Compiler and operating system

VS2026

Library version

3ed64e5

Validation

QuellaZhang avatar Oct 30 '25 10:10 QuellaZhang

Not using MSVC myself, so I'd be glad if anyone could help.

nlohmann avatar Oct 30 '25 10:10 nlohmann

@QuellaZhang Just so I understand: the code does compile with previous versions of MSVC, but fails to do so with a newer version unless /permisisve- is used?

nlohmann avatar Oct 31 '25 09:10 nlohmann

For those not familiar, that flag has a typo, it's /permissive-

Since this flag means "disable non-standard extensions", I think it's likely something that can't be cleanly fixed.

gregmarr avatar Oct 31 '25 13:10 gregmarr

It seems this might warrant opening a ticket on MSVC’s side.

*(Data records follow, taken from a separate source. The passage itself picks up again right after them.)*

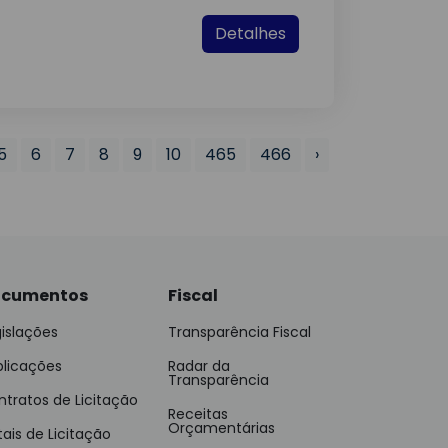
Detalhes
5
6
7
8
9
10
465
466
›
cumentos
Fiscal
islações
Transparência Fiscal
blicações
Radar da
Transparência
tratos de Licitação
Receitas
Orçamentárias
tais de Licitação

When building with /permissive-, the code compiles successfully, which suggests that the failure occurs due to MSVC 2026’s non–standard-conforming behavior rather than an issue with the code itself. From what I can tell, the code appears to be standard-compliant.

For reference, I also tested with std:c++20, and the code compiles even without /permissive-. This indicates the problem is specific to how MSVC 2026 handles C++17.

Out of curiosity, I asked Claude.ai for an analysis. I’m not deeply familiar with advanced template mechanics, so I can’t fully validate its reasoning, and none of the suggested code-based workarounds it proposed later worked. Please note: the following quote is AI-generated and may be inaccurate.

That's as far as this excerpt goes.